Moral stories are a time-tested vehicle for transmitting values, yet modern NLP lacks a large, structured corpus that couples coherent narratives with explicit ethical lessons. We close this gap with TF1-EN-3M, the first open dataset of three million English-language fables generated exclusively by instruction-tuned models no larger than 8B parameters. Each story follows a six-slot scaffold (character -> trait -> setting -> conflict -> resolution -> moral), produced through a combinatorial prompt engine that guarantees genre fidelity while covering a broad thematic space. A hybrid evaluation pipeline blends (i) a GPT-based critic that scores grammar, creativity, moral clarity, and template adherence with (ii) reference-free diversity and readability metrics.
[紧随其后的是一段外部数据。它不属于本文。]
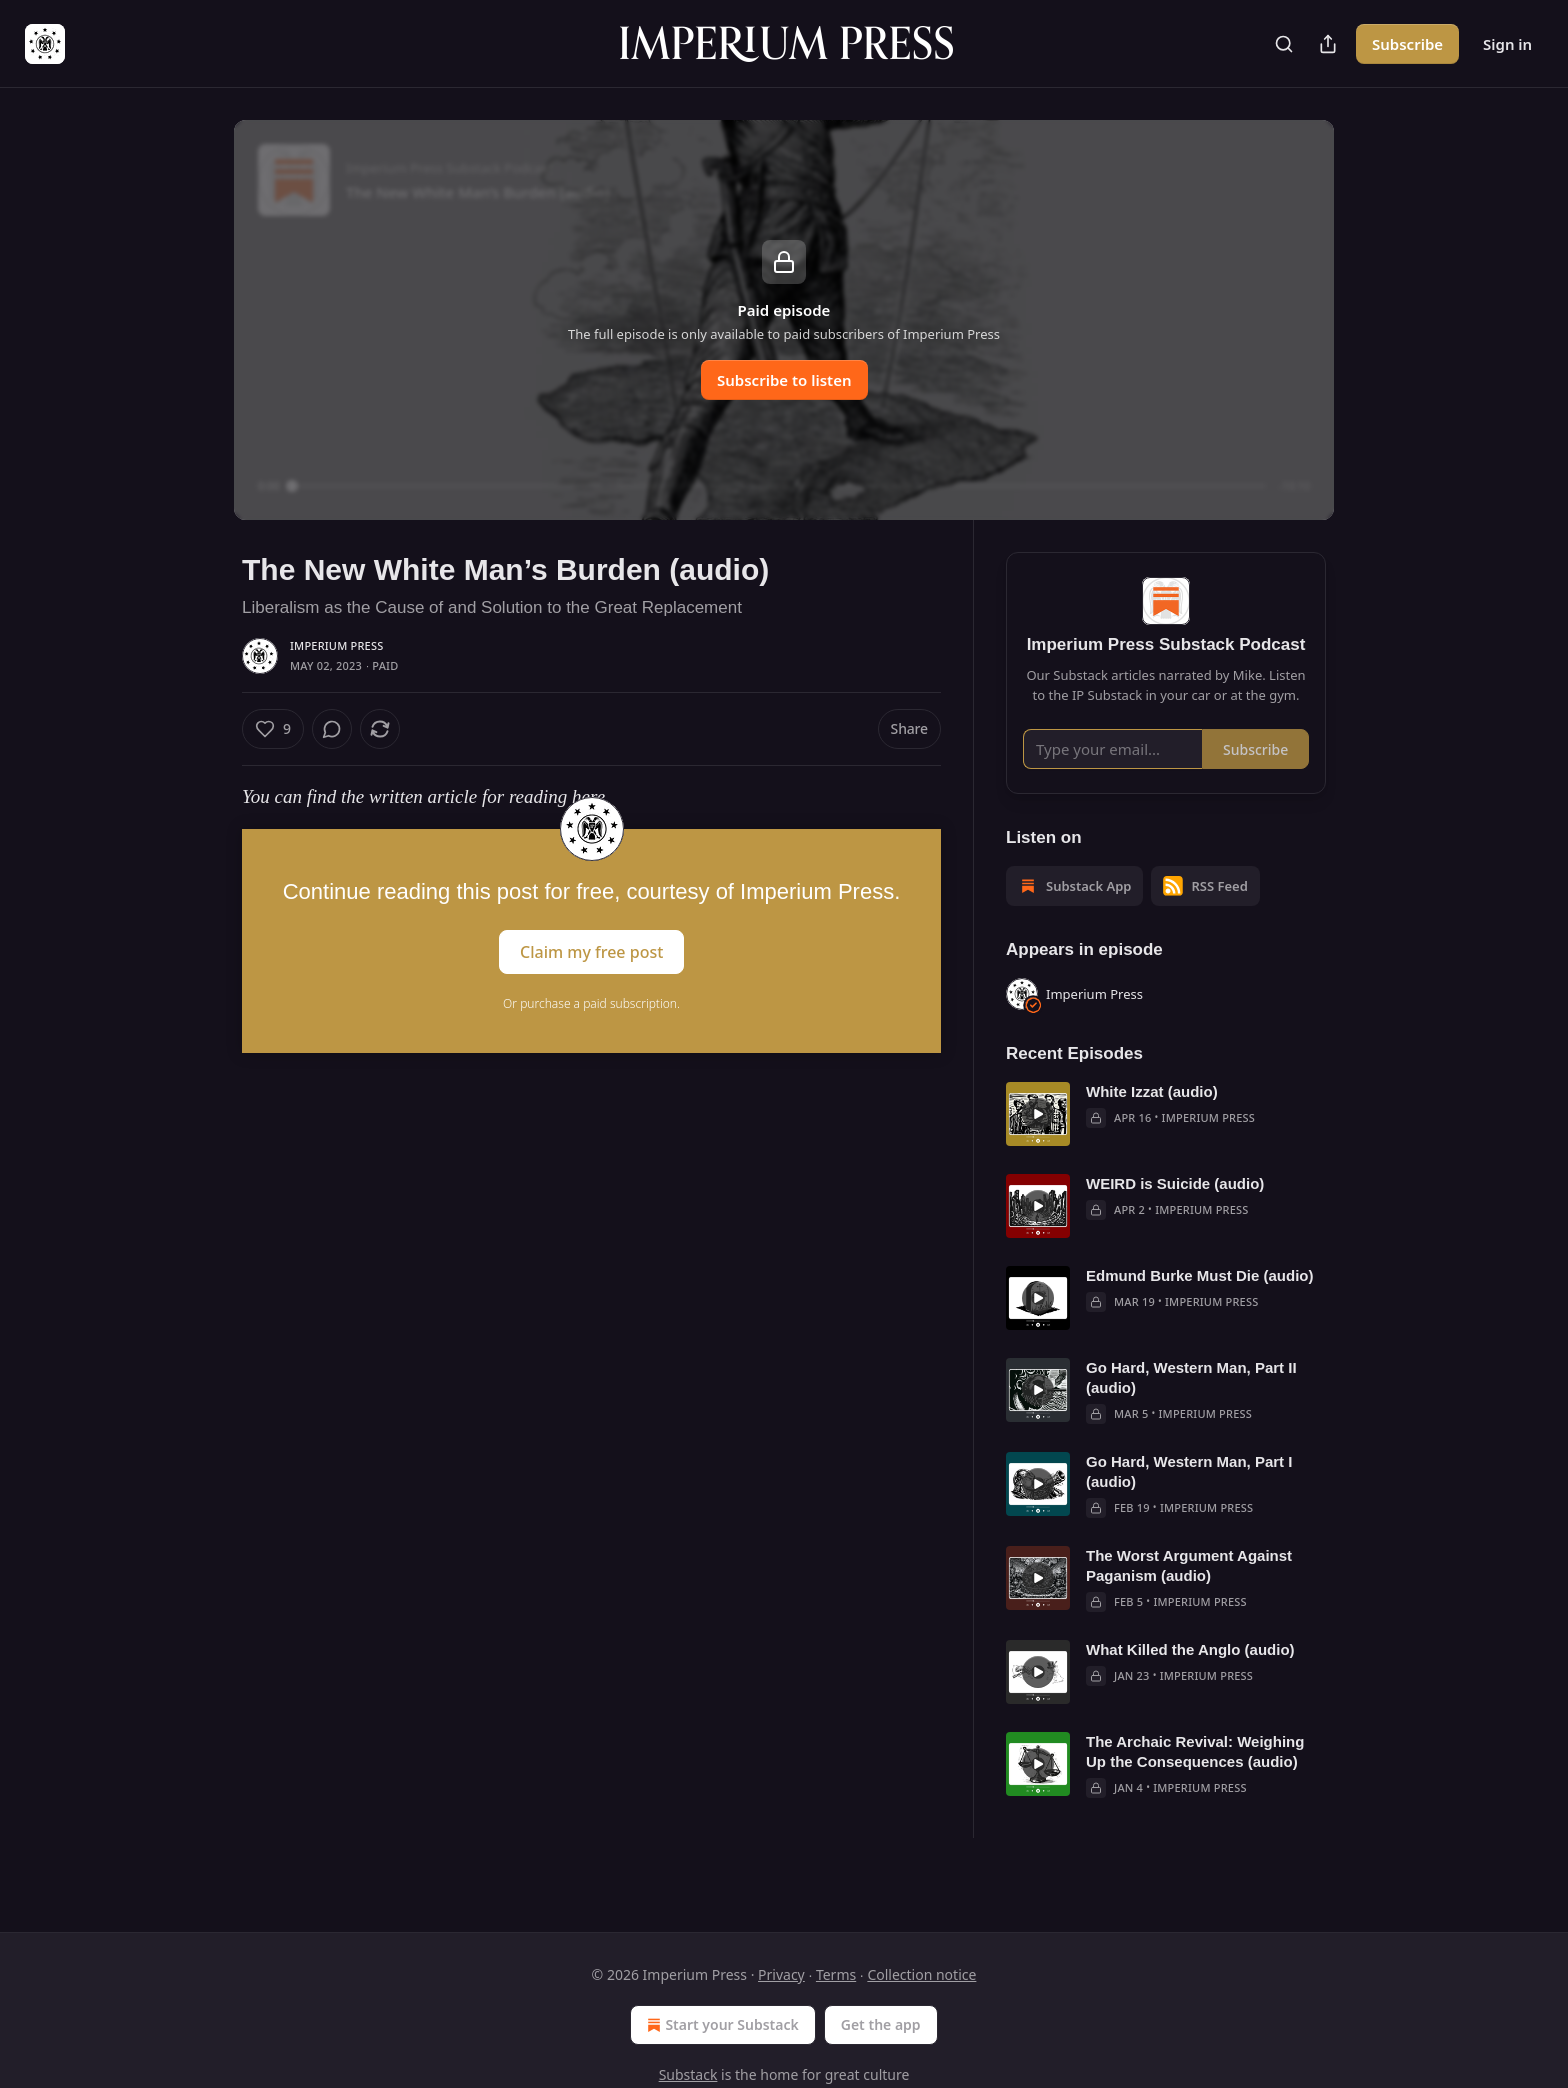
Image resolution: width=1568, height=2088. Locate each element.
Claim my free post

Among ten open-weight candidates, an 8B-parameter Llama-3 variant delivers the best quality-speed trade-off, producing high-scoring fables on a single consumer GPU (<24 GB VRAM) at approximately 13.5 cents per 1,000 fables. We release the dataset, generation code, evaluation scripts, and full metadata under a permissive license, enabling exact reproducibility and cost benchmarking. TF1-EN-3M opens avenues for research in instruction following, narrative intelligence, value alignment, and child-friendly educational AI, demonstrating that large-scale moral storytelling no longer requires proprietary giant models.